We can create dataflow jobs from the cloud console using google provided templates. For example, if we need to create a real time streaming job which reads data from pub/sub and write the data into a bigquery table we can select the pub/sub to Bigquery template while creating the dataflow job along with all required parameters. However, if we have different business use cases such as we have to read from multiple pubsubs topics/subs and write the data to multiple tables or if there are many transformation logic need to be implemented then we can create custom dataflow templates using Apache Beam. We can create an Apache Beam pipeline using java SDK or Python SDK. Here, in this article we will see how the beam pipeline can be implemented using java SDK.

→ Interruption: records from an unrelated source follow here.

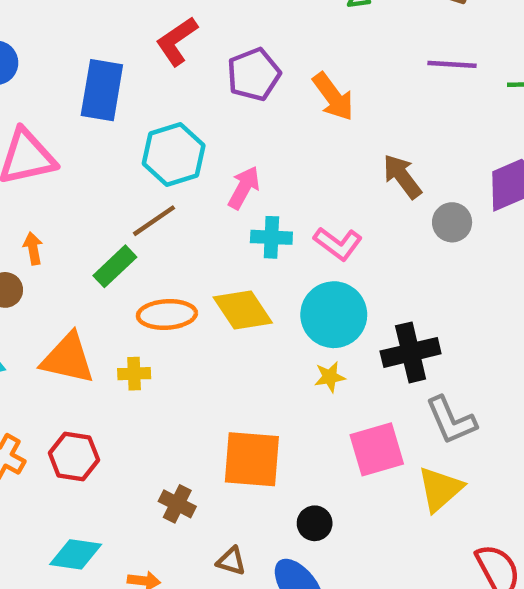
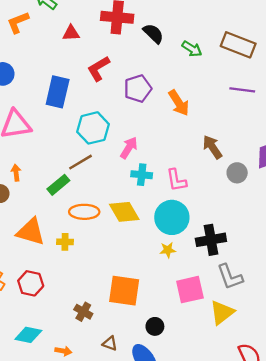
pink L-shape: (338, 244) -> (176, 180), turned 40

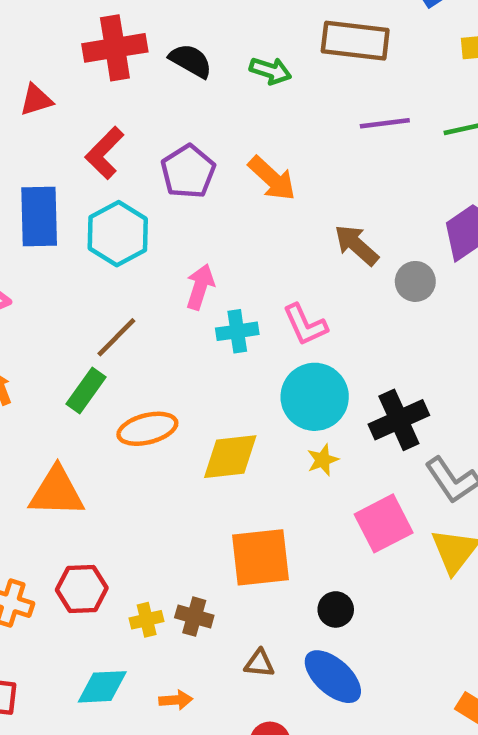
cyan hexagon: (93, 128) -> (118, 234), moved
yellow diamond: (124, 212) -> (230, 457), moved, turned -52
yellow cross: (65, 242) -> (147, 620), moved

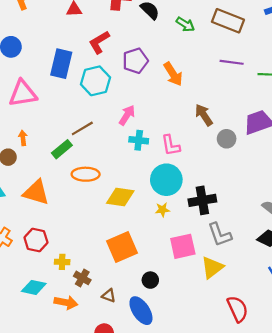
orange square: (260, 557) -> (122, 247), turned -32
brown cross: (194, 617) -> (82, 278), moved
orange arrow: (176, 700) -> (66, 302), size x1.5

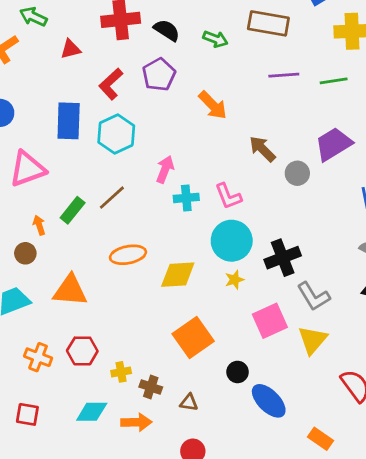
purple pentagon: (135, 61) -> (159, 75), moved
green rectangle: (62, 149) -> (73, 210), moved
blue ellipse: (141, 311) -> (269, 401), moved

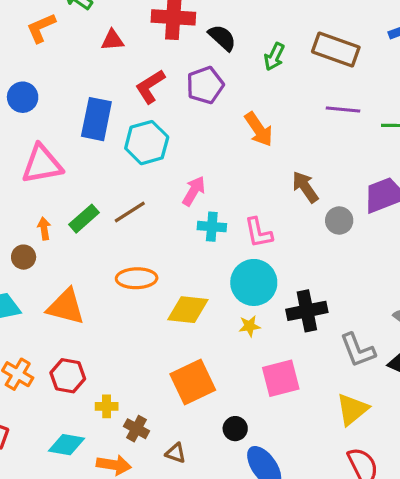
green arrow: (215, 39) -> (274, 57), turned 85
gray L-shape: (313, 296) -> (358, 350), moved
yellow triangle: (313, 340) -> (352, 409), moved

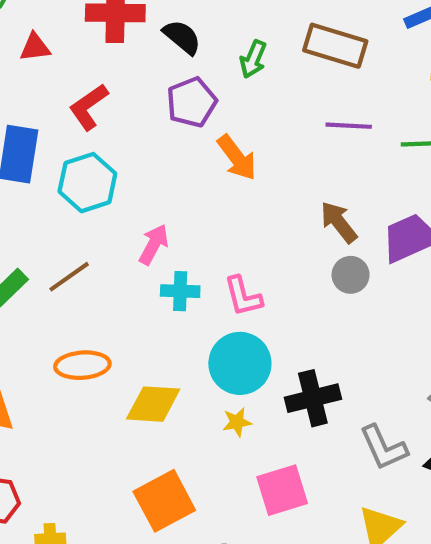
purple pentagon: (205, 85) -> (192, 102), moved
brown arrow: (305, 187) -> (339, 222), moved

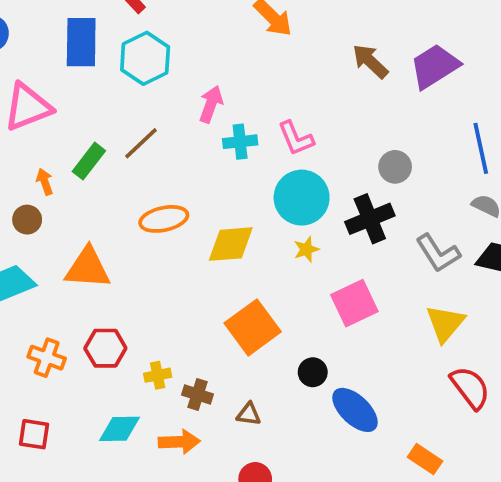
gray circle: (351, 275) -> (395, 167), moved

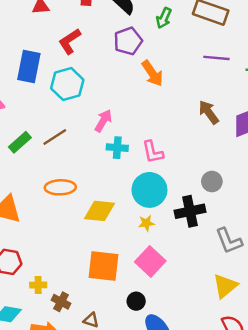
pink square: (354, 303) -> (150, 261), moved, turned -32
orange square: (253, 327) -> (104, 266), turned 32

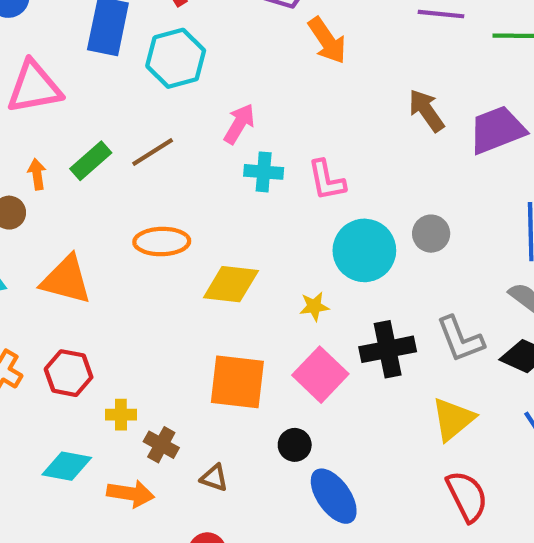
cyan circle: (149, 190) -> (364, 250), moved
black cross: (190, 211) -> (388, 349), moved

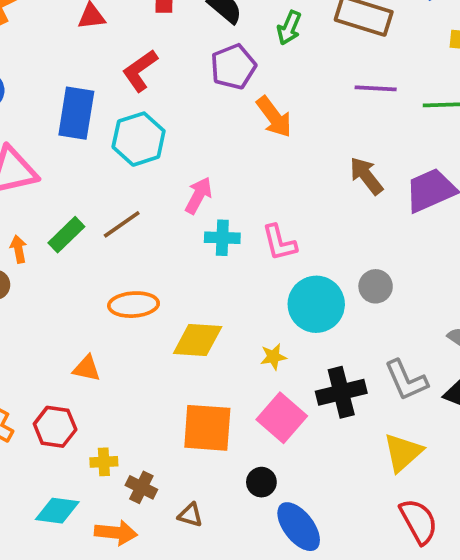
orange triangle: (66, 280) -> (87, 368), moved, size x0.6

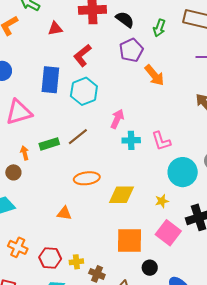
green rectangle: (66, 235) -> (49, 144), turned 30
red hexagon: (55, 427) -> (50, 258), moved
black circle: (261, 482) -> (150, 268), moved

Let's say we have a requirement where we need to create a custom dataflow job which should read data from pubsub subscription and append the data to a bigquery table.
input subscription:
output table:
let's create the beam pipeline using java. you can download the code from repo - https://github.com/dataengineertech/gcpdataproc
once the code is properly compiled, we can deploy the code in cloud to create our dataflow job. you can use a compute engine instance to build and deploy the code with maven. Here, we will be doing it using cloud shell.
login to cloud shell and clone the branch.
git clone https://github.com/dataengineertech/gcpdataproc.git
Once you clone the repo it will create a folder named as gcpdataproc. go inside the folder like below:
go inside beam-pubsub-bq-maven folder and run the below command to create the dataflow job.
mvn -Pdataflow-runner compile exec:java -Dexec.mainClass=PubsubtoBigquery -Dexec.args=" --project=adroit-nectar-363812 --jobName=beam-orders-1234 --stagingLocation=gs://orders-customers-bucket1/staging --gcpTempLocation=gs://orders-customers-bucket1/dataflow/temp --runner=DataflowRunner --region=us-west1"
Once the build is success, it will create the dataflow the job and you can see that in the job in the dataflow jobs section.
Now, job got created. let's test it. We will send the data from topic manually and it should append the data to the BQ table.
This job we have created with basic properties and parameters. In enterprise, we have to pass parameters such as network, subnetwork if the project VPC enabled. we can also create the template using maven and build the job from console or using terraform.